■ **What to produce**: Go through the data and copy each line that holds "WWII".

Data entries
######

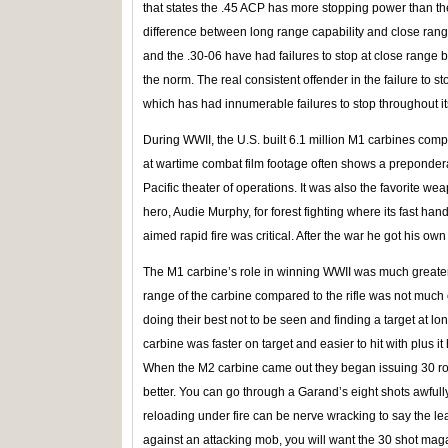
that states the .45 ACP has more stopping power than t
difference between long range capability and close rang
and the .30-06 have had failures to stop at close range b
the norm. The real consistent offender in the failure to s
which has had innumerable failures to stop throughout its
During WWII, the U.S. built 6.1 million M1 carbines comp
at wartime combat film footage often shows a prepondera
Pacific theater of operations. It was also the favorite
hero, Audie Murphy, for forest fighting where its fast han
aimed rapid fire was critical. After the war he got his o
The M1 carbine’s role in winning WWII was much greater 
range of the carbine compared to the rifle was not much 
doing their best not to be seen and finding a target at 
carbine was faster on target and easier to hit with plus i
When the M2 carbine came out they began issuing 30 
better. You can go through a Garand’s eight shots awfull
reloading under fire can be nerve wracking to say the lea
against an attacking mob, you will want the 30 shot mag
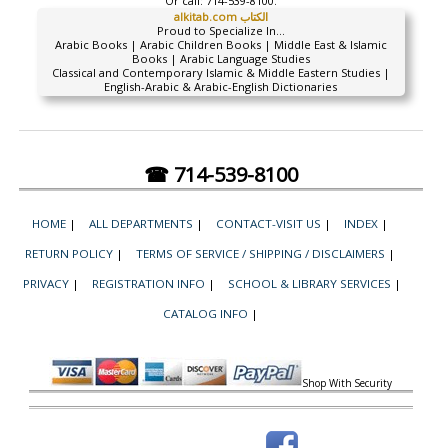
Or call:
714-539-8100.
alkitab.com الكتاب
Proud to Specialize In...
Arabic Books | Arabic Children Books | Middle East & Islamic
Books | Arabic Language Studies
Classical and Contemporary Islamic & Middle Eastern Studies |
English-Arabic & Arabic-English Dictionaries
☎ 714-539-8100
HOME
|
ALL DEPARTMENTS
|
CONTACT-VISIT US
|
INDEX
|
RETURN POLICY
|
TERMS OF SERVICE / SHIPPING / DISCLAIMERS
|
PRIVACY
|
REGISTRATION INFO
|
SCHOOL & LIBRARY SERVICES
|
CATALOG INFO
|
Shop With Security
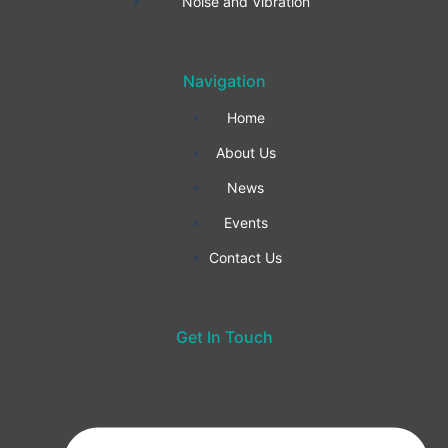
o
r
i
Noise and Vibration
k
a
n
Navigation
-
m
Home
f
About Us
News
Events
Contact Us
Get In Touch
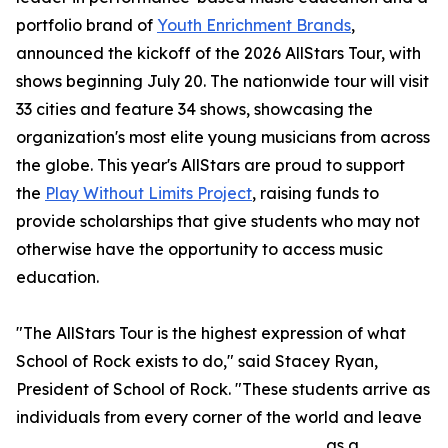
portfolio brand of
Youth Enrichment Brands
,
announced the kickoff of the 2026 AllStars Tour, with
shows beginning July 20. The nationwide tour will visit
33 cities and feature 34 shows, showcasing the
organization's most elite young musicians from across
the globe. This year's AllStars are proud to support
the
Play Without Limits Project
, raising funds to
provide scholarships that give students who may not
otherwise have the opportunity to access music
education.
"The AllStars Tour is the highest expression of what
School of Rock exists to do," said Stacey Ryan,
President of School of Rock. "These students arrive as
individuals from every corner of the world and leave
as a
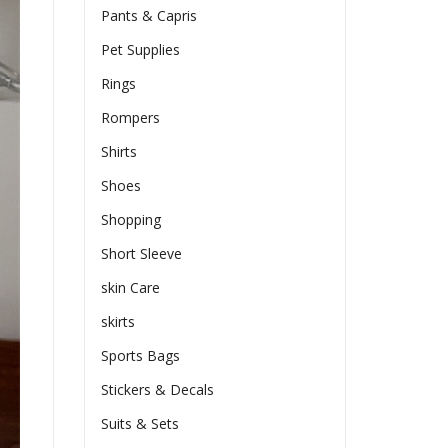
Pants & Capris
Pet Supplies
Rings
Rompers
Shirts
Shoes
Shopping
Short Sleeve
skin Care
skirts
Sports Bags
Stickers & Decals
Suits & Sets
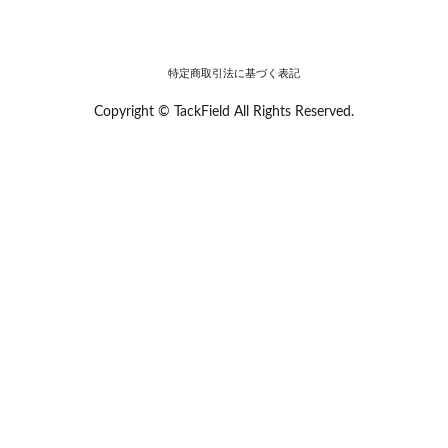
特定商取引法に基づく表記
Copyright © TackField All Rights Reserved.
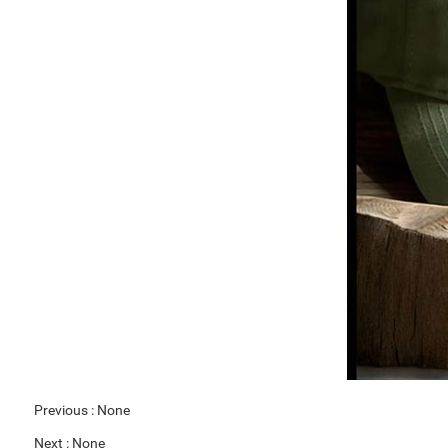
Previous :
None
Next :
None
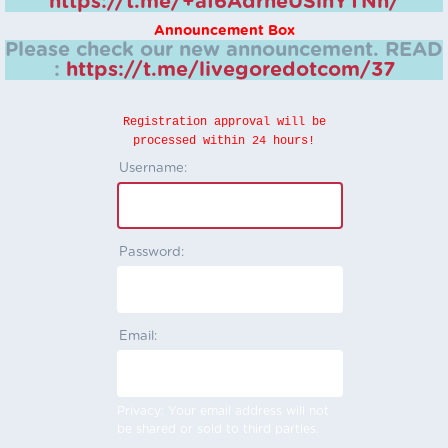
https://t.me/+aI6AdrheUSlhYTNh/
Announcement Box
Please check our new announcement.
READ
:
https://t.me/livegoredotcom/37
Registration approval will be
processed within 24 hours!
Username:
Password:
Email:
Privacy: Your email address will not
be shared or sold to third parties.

######

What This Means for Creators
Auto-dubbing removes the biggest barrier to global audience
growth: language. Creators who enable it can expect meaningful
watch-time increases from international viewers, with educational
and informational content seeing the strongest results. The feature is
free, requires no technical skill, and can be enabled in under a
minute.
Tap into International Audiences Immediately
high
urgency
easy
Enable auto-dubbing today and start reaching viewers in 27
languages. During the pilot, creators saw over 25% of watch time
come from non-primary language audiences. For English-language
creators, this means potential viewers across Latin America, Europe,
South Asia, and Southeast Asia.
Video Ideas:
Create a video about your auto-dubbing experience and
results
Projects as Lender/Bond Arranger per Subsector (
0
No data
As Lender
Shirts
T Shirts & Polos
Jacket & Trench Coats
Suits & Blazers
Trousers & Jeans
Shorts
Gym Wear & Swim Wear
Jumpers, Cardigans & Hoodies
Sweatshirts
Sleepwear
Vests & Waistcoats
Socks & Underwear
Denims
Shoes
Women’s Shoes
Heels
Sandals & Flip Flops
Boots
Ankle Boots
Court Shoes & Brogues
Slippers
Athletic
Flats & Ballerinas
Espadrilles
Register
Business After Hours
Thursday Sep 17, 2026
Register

######

■ **Solution**:
During WWII, the U.S. built 6.1 million M1 carbines comp
The M1 carbine’s role in winning WWII was much greater 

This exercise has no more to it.